It turns out that for nearly a year the city of New York has been staring at possible financial liability for sexual abuse suits brought against public school teachers and other public employees who may have molested children.
Legislation introduced in Albany to suspend the statute of limitations in claims against Catholic clergy was, “after much debate”, amended last year to include governments and their employees. They would be liable in lawsuits stretching back nearly six decades.
Suddenly, lobbyists and advocates for school boards, counties and small towns spoke out.
“Statutes of limitation exist for a reason,” said Bob Lowry, the deputy director of the New York State Council of School Superintendents. “How can anyone go back 40 years and ascertain what happened?

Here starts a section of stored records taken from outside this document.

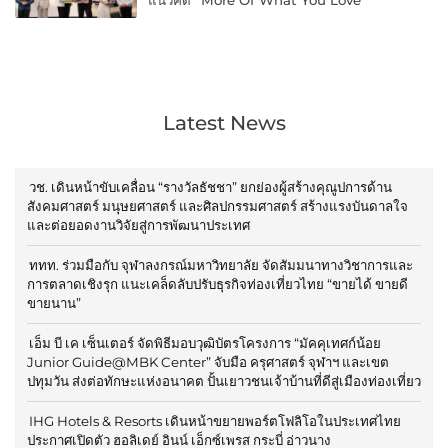
Latest News
วช. เดินหน้าขับเคลื่อน “รางวัลธัชชา” ยกย่องผู้สร้างคุณูปการด้าน
สังคมศาสตร์ มนุษยศาสตร์ และศิลปกรรมศาสตร์ สร้างแรงบันดาลใจ
และต่อยอดงานวิจัยสู่การพัฒนาประเทศ
ททท. ร่วมมือกับ จุฬาลงกรณ์มหาวิทยาลัย จัดสัมมนาทางวิชาการและ
การตลาดเชิงรุก แนะเคล็ดลับปรับธุรกิจท่องเที่ยวไทย “ขายได้ ขายดี
ขายนาน”
เอ็ม บี เค เซ็นเตอร์ จัดพิธีมอบวุฒิบัตรโครงการ “มัคคุเทศก์น้อย
Junior Guide@MBK Center” จับมือ ครุศาสตร์ จุฬาฯ และเขต
ปทุมวัน ส่งต่อทักษะแห่งอนาคต ปั้นเยาวชนเจ้าบ้านที่ดีสู่เมืองท่องเที่ยว
IHG Hotels & Resorts เดินหน้าขยายพอร์ตโฟลิโอในประเทศไทย
ประกาศเปิดตัว ฮอลิเดย์ อินน์ เอ็กซ์เพรส กระบี่ อ่าวนาง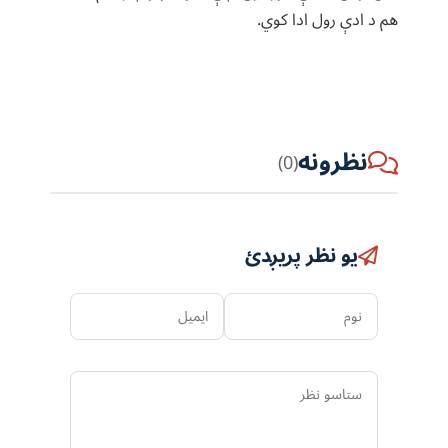
هم د ادې رول ادا کوي.
نظرونه
(0)
یو نظر پریږدئ
نوم
ایمیل
ستاسو
نظر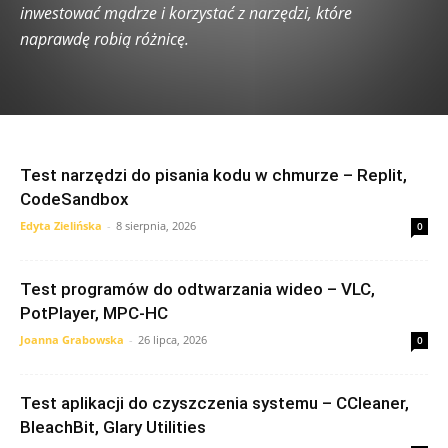
inwestować mądrze i korzystać z narzędzi, które
naprawdę robią różnicę.
Test narzędzi do pisania kodu w chmurze – Replit,
CodeSandbox
Edyta Zielińska
-
8 sierpnia, 2026
0
Test programów do odtwarzania wideo – VLC,
PotPlayer, MPC-HC
Joanna Grabowska
-
26 lipca, 2026
0
Test aplikacji do czyszczenia systemu – CCleaner,
BleachBit, Glary Utilities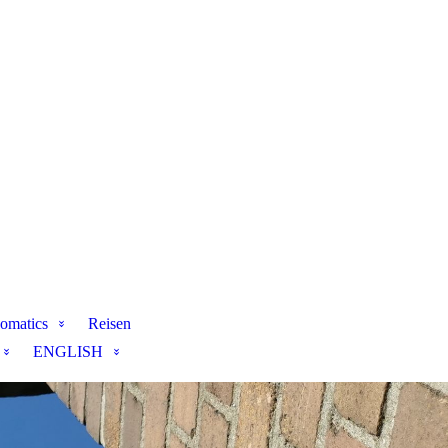
omatics
Reisen
ENGLISH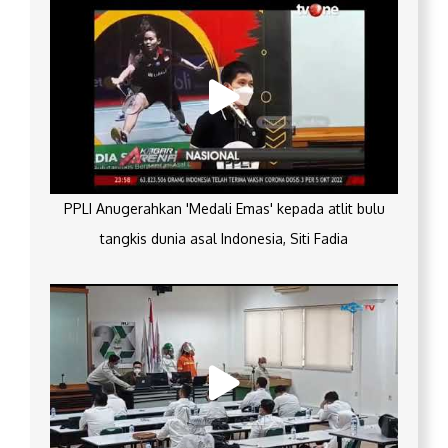
PPLI Anugerahkan 'Medali Emas' kepada atlit bulu
tangkis dunia asal Indonesia, Siti Fadia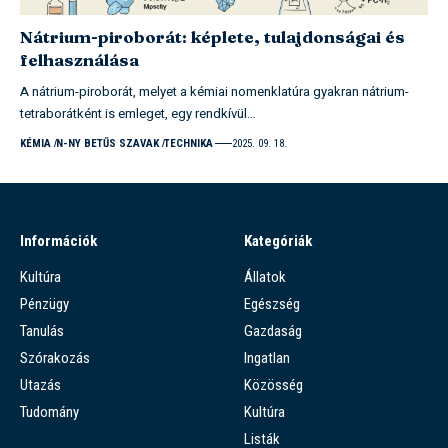
Nátrium-piroborát: képlete, tulajdonságai és
felhasználása
A nátrium-piroborát, melyet a kémiai nomenklatúra gyakran nátrium-
tetraborátként is emleget, egy rendkívül…
KÉMIA
N-NY BETŰS SZAVAK
TECHNIKA
2025. 09. 18.
Információk
Kategóriák
Kultúra
Állatok
Pénzügy
Egészség
Tanulás
Gazdaság
Szórakozás
Ingatlan
Utazás
Közösség
Tudomány
Kultúra
Listák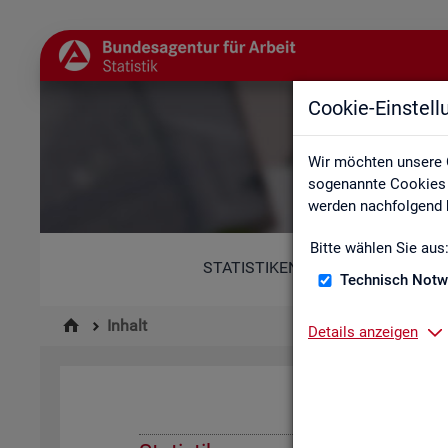
Cookie-Einstel
Wir möchten unsere 
sogenannte Cookies e
werden nachfolgend b
Bitte wählen Sie aus
STATISTIKEN
Technisch Notw
Inhalt
Details anzeigen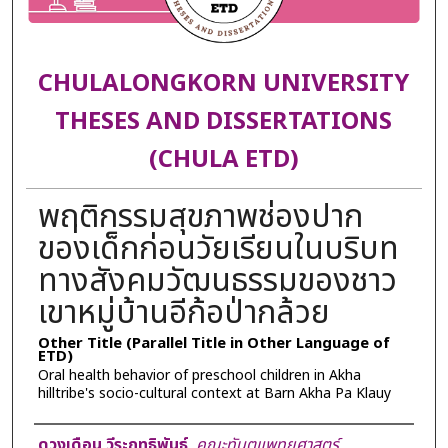
CHULALONGKORN UNIVERSITY
THESES AND DISSERTATIONS
(CHULA ETD)
พฤติกรรมสุขภาพช่องปาก
ของเด็กก่อนวัยเรียนในบริบท
ทางสังคมวัฒนธรรมของชาว
เขาหมู่บ้านอีก้อป่ากล้วย
Other Title (Parallel Title in Other Language of
ETD)
Oral health behavior of preschool children in Akha
hilltribe's socio-cultural context at Barn Akha Pa Klauy
Author
ดวงเดือน วีระฤทธิพันธ์
,
คณะทันตแพทยศาสตร์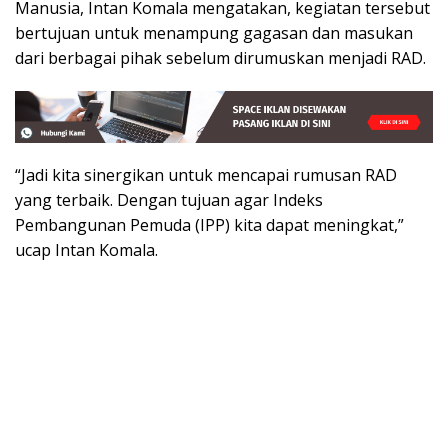
Manusia, Intan Komala mengatakan, kegiatan tersebut
bertujuan untuk menampung gagasan dan masukan
dari berbagai pihak sebelum dirumuskan menjadi RAD.
“Jadi kita sinergikan untuk mencapai rumusan RAD
yang terbaik. Dengan tujuan agar Indeks
Pembangunan Pemuda (IPP) kita dapat meningkat,”
ucap Intan Komala.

Witnesses, responsible authorities, even the perpetrator himself or herself, may have passed away.”
And suddenly, this is not a “scandal” about benighted and devious institutions trying to save face and money. No. Jim Dwyer writes:
It is a collision of powerful civic values: the need to provide justice to people who were outrageously injured as children and manipulated into silence, and the duty of courts to decide cases based on reliable evidence.
The bill was not voted on last year (as no doubt it would have been had the Catholic Church only been at risk) but it, and a companion bill, are before the legislature again, says the Times. They would provide a one-year window for filing lawsuits that go back 40 years. Once that window had closed, the statute of limitations would run 10 years after a child turns 18.

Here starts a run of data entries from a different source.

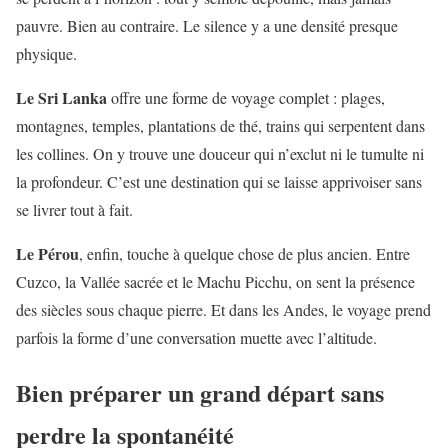
pauvre. Bien au contraire. Le silence y a une densité presque
physique.
Le Sri Lanka
offre une forme de voyage complet : plages,
montagnes, temples, plantations de thé, trains qui serpentent dans
les collines. On y trouve une douceur qui n’exclut ni le tumulte ni
la profondeur. C’est une destination qui se laisse apprivoiser sans
se livrer tout à fait.
Le Pérou
, enfin, touche à quelque chose de plus ancien. Entre
Cuzco, la Vallée sacrée et le Machu Picchu, on sent la présence
des siècles sous chaque pierre. Et dans les Andes, le voyage prend
parfois la forme d’une conversation muette avec l’altitude.
Bien préparer un grand départ sans
perdre la spontanéité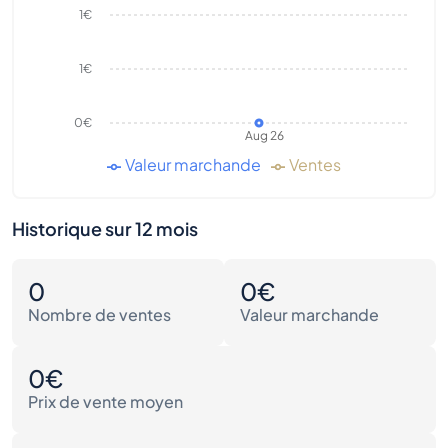
1€
1€
0€
Aug 26
Valeur marchande
Ventes
Historique sur 12 mois
0
0€
Nombre de ventes
Valeur marchande
0€
Prix de vente moyen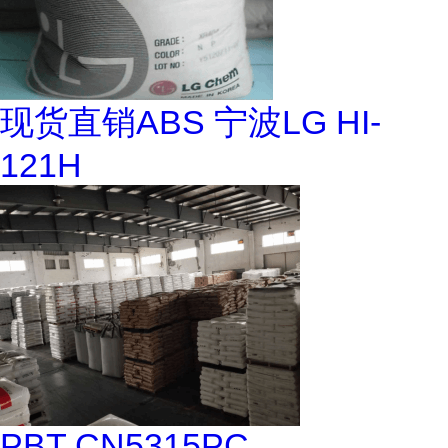
现货直销ABS 宁波LG HI-
121H
PBT CN5315PC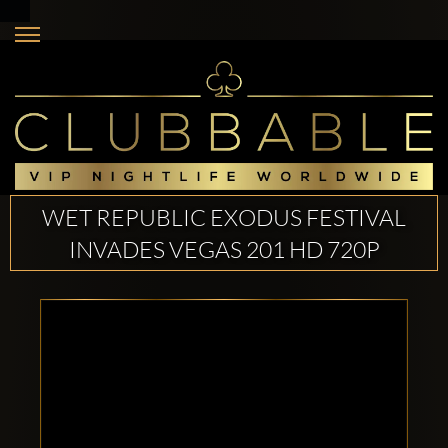
WET REPUBLIC EXODUS FESTIVAL
INVADES VEGAS 201 HD 720P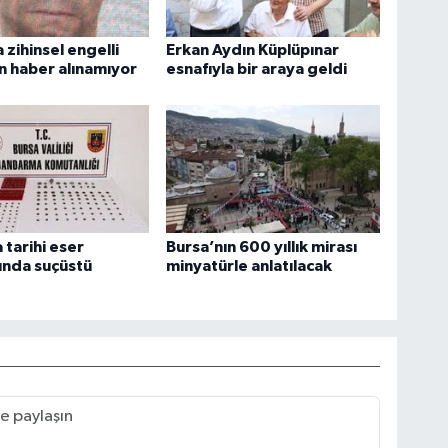
 zihinsel engelli
Erkan Aydın Küplüpınar
 haber alınamıyor
esnafıyla bir araya geldi
 tarihi eser
Bursa’nın 600 yıllık mirası
ında suçüstü
minyatürle anlatılacak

Now, here is the most interesting part of the report:
Since 2004, Catholic dioceses nationwide have paid $1.4 billion to settle claims of abuse, many from acts from the 1970s or earlier. (Other states give more time to file suit in such cases.) Yet there is little evidence to show there is more sexual abuse among Catholic priests than among clergy from other denominations, or, for that matter, among people from other walks of life.
An audit found just six credible allegations of abuse last year against American priests, according to the United States Conference of Catholic Bishops.
The admission here of “little evidence” is linked with a Newsweek story of April 8, Mean Men, which attempted to put the matter of abuse by Catholic priests in the wider context of child sexual abuse -- long before the Times even considered it, evidently.
Interestingly, there is no p-word in this story. Although it is all about children, paedophilia is never mentioned. The term sexual abuse is used throughout. Why are priests always described as paedophiles in similar stories about the church?